Joint bank accounts are presumptively marital property in Illinois regardless of which spouse deposited more money or whose income funded the account. A joint checking account with $50,000 consisting of $45,000 from one spouse's salary and $5,000 from the other's will still be divided equitably rather than according to contribution percentages. Courts consider the totality of circumstances under 750 ILCS 5/503(d) when dividing joint accounts.

Practical strategies for joint bank accounts during divorce include maintaining detailed records of all deposits and withdrawals, avoiding large withdrawals that could be characterized as dissipation, continuing to pay normal household expenses to avoid contempt issues, and obtaining court orders if there is genuine risk the other spouse will deplete the account.

During separation, funds deposited into a joint account remain marital property until the final divorce judgment.
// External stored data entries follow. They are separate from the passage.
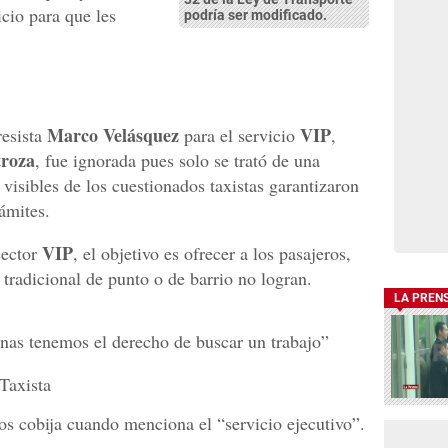
icio para que les
podría ser modificado.
Marco Velásquez
VIP
resista
para el servicio
,
troza
, fue ignorada pues solo se trató de una
s visibles de los cuestionados taxistas garantizaron
ámites.
VIP
sector
, el objetivo es ofrecer a los pasajeros,
i tradicional de punto o de barrio no logran.
LA PREN
onas tenemos el derecho de buscar un trabajo”
Taxista
os cobija cuando menciona el “servicio ejecutivo”.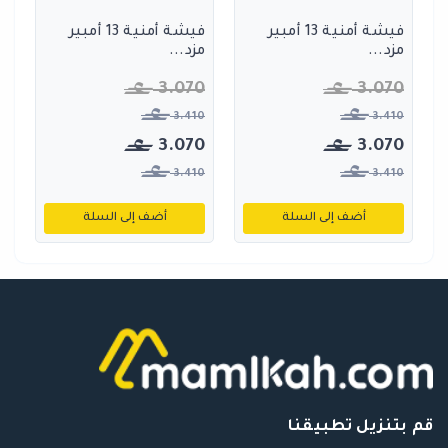
فيشة أمنية 13 أمبير
فيشة أمنية 13 أمبير
مزد...
مزد...
3.070
3.070
3.410
3.410
3.070
3.070
3.410
3.410
أضف إلى السلة
أضف إلى السلة
قم بتنزيل تطبيقنا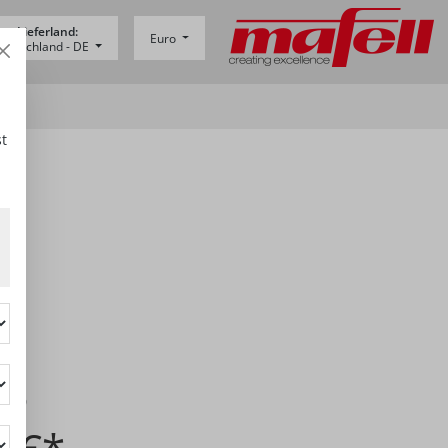
Lieferland:
Euro
eutschland -
DE
L
t
3810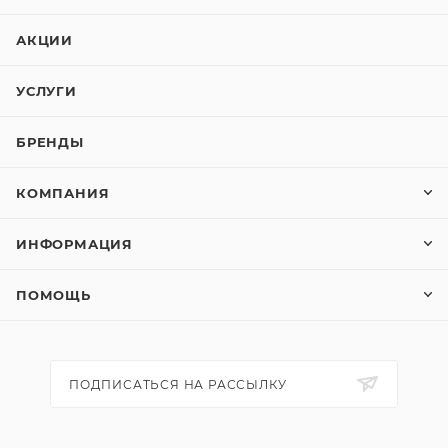
АКЦИИ
УСЛУГИ
БРЕНДЫ
КОМПАНИЯ
ИНФОРМАЦИЯ
ПОМОЩЬ
ПОДПИСАТЬСЯ НА РАССЫЛКУ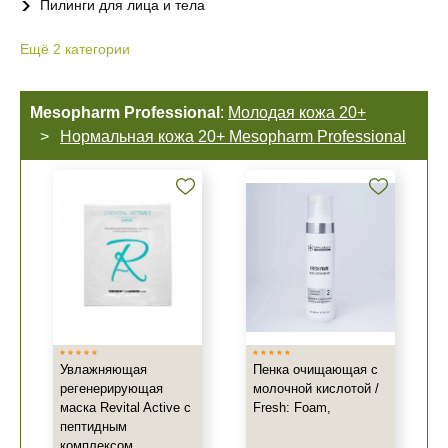
Пилинги для лица и тела
Ещё
2
категории
Mesopharm Professional
:
Молодая кожа 20+
Нормальная кожа 20+ Mesopharm Professional
Увлажняющая
Пенка очищающая с
регенерирующая
молочной кислотой /
маска Revital Active с
Fresh: Foam,
пептидным
комплексом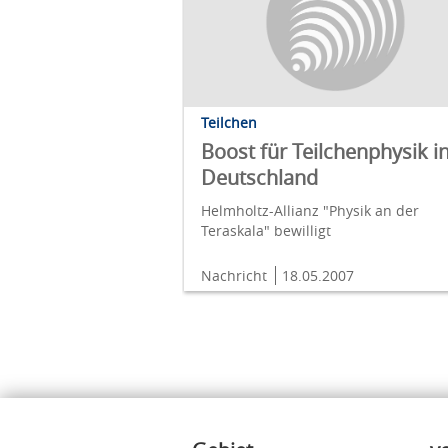
Teilchen
Boost für Teilchenphysik i
Deutschland
Helmholtz-Allianz "Physik an der
Teraskala" bewilligt
Nachricht
18.05.2007
Inhalte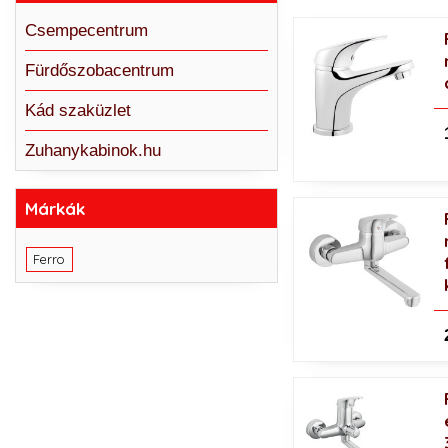
Csempecentrum
Fürdőszobacentrum
Kád szaküzlet
Zuhanykabinok.hu
Márkák
Ferro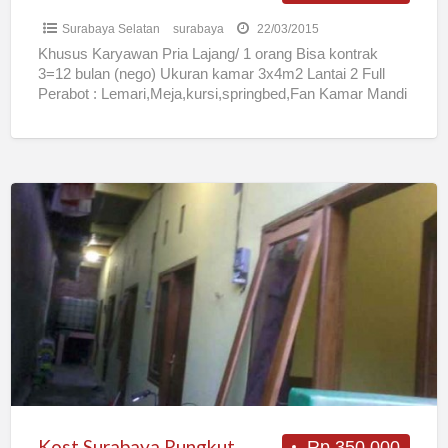
Surabaya Selatan
surabaya
22/03/2015
Khusus Karyawan Pria Lajang/ 1 orang Bisa kontrak
3=12 bulan (nego) Ukuran kamar 3x4m2 Lantai 2 Full
Perabot : Lemari,Meja,kursi,springbed,Fan Kamar Mandi
luar Parkir Luas
[…]
Kost
Surabaya
Rungkut
Kost Surabaya Rungkut
Rp 350.000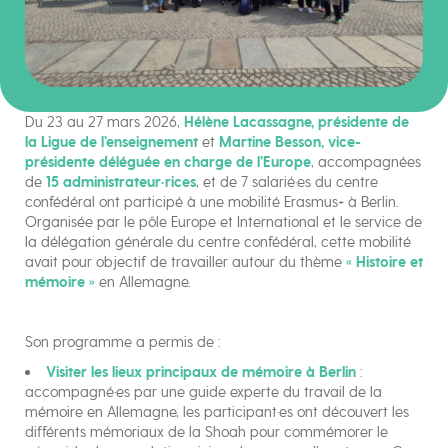
Du 23 au 27 mars 2026,
Hélène Lacassagne, présidente de
la Ligue de l’enseignement
et
Martine Besson, vice-
présidente déléguée en charge de l’Europe
, accompagnées
de
15 administrateur·rices
, et de 7 salarié·es du centre
confédéral ont participé à une mobilité Erasmus+ à Berlin.
Organisée par le pôle Europe et International et le service de
la délégation générale du centre confédéral, cette mobilité
avait pour objectif de travailler autour du thème
« Histoire et
mémoire »
en Allemagne.
Son programme a permis de :
Visiter les lieux principaux de mémoire à Berlin
:
accompagné·es par une guide experte du travail de la
mémoire en Allemagne, les participant·es ont découvert les
différents mémoriaux de la Shoah pour commémorer le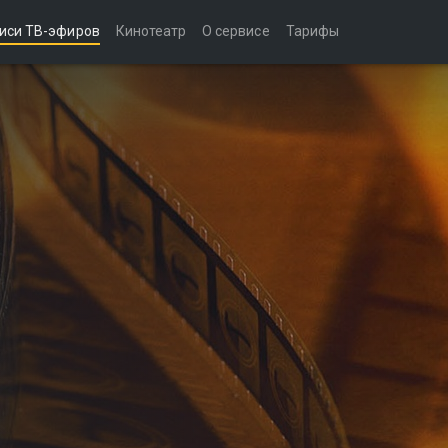
иси ТВ-эфиров
Кинотеатр
О сервисе
Тарифы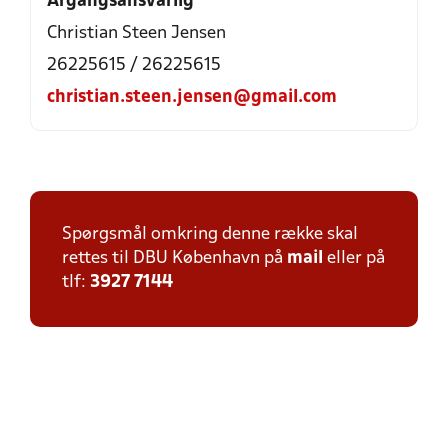
Årgangsansvarlig
Christian Steen Jensen
26225615 / 26225615
christian.steen.jensen@gmail.com
Spørgsmål omkring denne række skal
rettes til DBU København på
mail
eller på
tlf:
3927 7144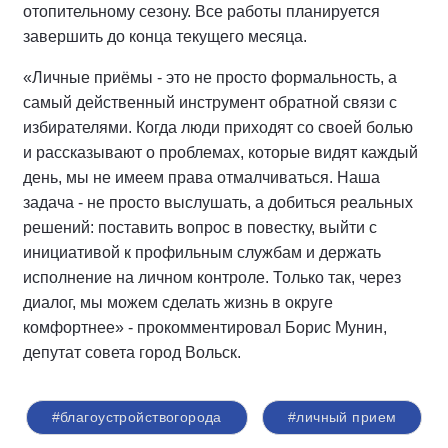
отопительному сезону. Все работы планируется
завершить до конца текущего месяца.
«Личные приёмы - это не просто формальность, а
самый действенный инструмент обратной связи с
избирателями. Когда люди приходят со своей болью
и рассказывают о проблемах, которые видят каждый
день, мы не имеем права отмалчиваться. Наша
задача - не просто выслушать, а добиться реальных
решений: поставить вопрос в повестку, выйти с
инициативой к профильным службам и держать
исполнение на личном контроле. Только так, через
диалог, мы можем сделать жизнь в округе
комфортнее» - прокомментировал Борис Мунин,
депутат совета город Вольск.
#благоустройствогорода
#личный прием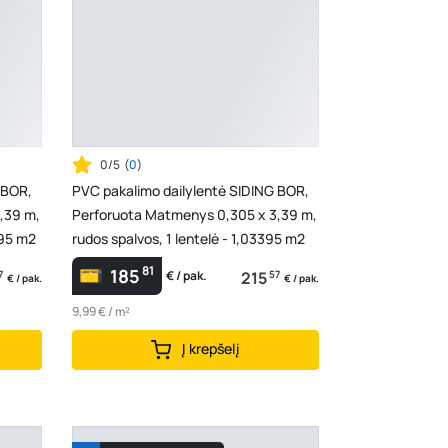
0/5
(
0
)
 BOR,
PVC pakalimo dailylentė SIDING BOR,
,39 m,
Perforuota Matmenys 0,305 x 3,39 m,
395 m2
rudos spalvos, 1 lentelė - 1,03395 m2
81
185
7
215
57
€ / pak.
€ / pak.
€ / pak.
9,99 € / m²
Į krepšelį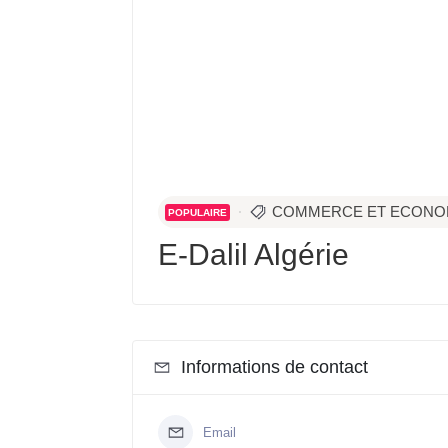
COMMERCE ET ECONO
POPULAIRE
E-Dalil Algérie
Informations de contact
Email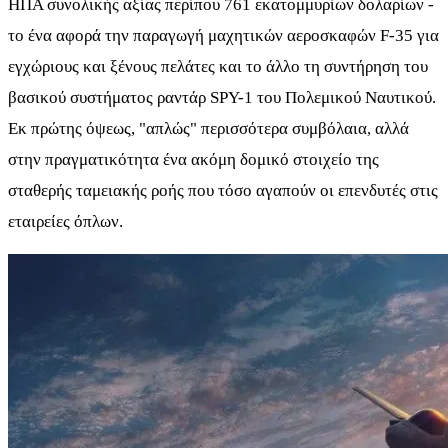
ΗΠΑ συνολικής αξίας περίπου 761 εκατομμυρίων δολαρίων -
το ένα αφορά την παραγωγή μαχητικών αεροσκαφών F-35 για
εγχώριους και ξένους πελάτες και το άλλο τη συντήρηση του
βασικού συστήματος ραντάρ SPY-1 του Πολεμικού Ναυτικού.
Εκ πρώτης όψεως, "απλώς" περισσότερα συμβόλαια, αλλά
στην πραγματικότητα ένα ακόμη δομικό στοιχείο της
σταθερής ταμειακής ροής που τόσο αγαπούν οι επενδυτές στις
εταιρείες όπλων.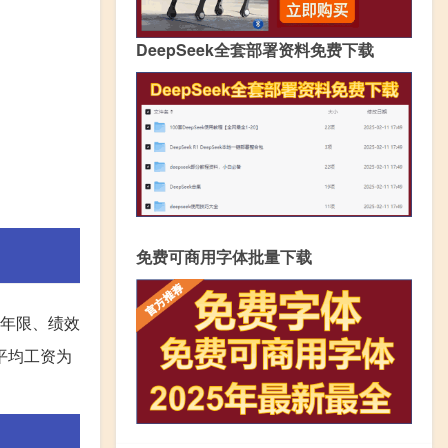
DeepSeek全套部署资料免费下载
免费可商用字体批量下载
作年限、绩效
平均工资为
Illinois law does not change the character of property based on physical separation alone. Income earned during separation, even if deposited into a separate account, is presumptively marital until the court enters its final order.

Retirement and Investment Accounts in Illinois Divorce

Bank accounts connected to retirement plans receive special treatment under Illinois divorce law. All 401(k) contributions, pension benefits, stock options, and restricted stock granted during the marriage are presumed marital property under 750 ILCS 5/503(b). Even unvested benefits acquired during the marriage are subject to division, with courts using various methods to value and allocate these complex assets.

Dividing retirement accounts typically requires a Qualified Domestic Relations Order (QDRO) or a Qualified Illinois Domestic Relations Order (QILDRO) for state employee pensions. The division of pension benefits is considered an allocation of property in which each spouse has a species of common ownership. This division does not diminish or impair the benefits but rather recognizes both spouses' interests in assets accumulated during the marriage.

Investment accounts, brokerage accounts, and money market accounts follow the same marital/non-marital analysis as checking and savings accounts. The key factor is the source of the funds: contributions from marital income are marital property, while contributions from documented non-marital sources may retain their protected status if properly traced.

Tax Consequences of Dividing Bank Accounts in Illinois

Under 750 ILCS 5/503(d)(11), Illinois courts must consider the tax consequences when dividing bank accounts and other marital property. Transferring funds between spouses as part of divorce property division is generally not a taxable event under Internal Revenue Code Section 1041. However, the subsequent use of those funds may trigger tax obligations that affect the true value of the division.

A spouse receiving a retirement account may face significant income taxes upon withdrawal, reducing the effective value of their award. A spouse receiving a taxable investment account inherits the original cost basis and will owe capital gains taxes upon sale. Courts may adjust the overall property division to account for these disparities, awarding additional liquid assets to the spouse receiving tax-burdened accounts.

Bank accounts containing cash generally have minimal tax implications for the receiving spouse. The transfer itself is tax-free, and the funds can be withdrawn without triggering additional taxation. This makes cash accounts particularly valuable in divorce negotiations compared to equivalent amounts in retirement or investment vehicles.

Valuation Dates for Bank Accounts in Illinois Divorce

Illinois courts have discretion to value bank accounts as of multiple potential dates under the revised Illinois Marriage and Dissolution of Marriage Act. The court may use the date of trial, a date agreed upon by the parties, or any other date ordered by the court. This flexibility allows judges to address situations where account values have changed significantly during the divorce process.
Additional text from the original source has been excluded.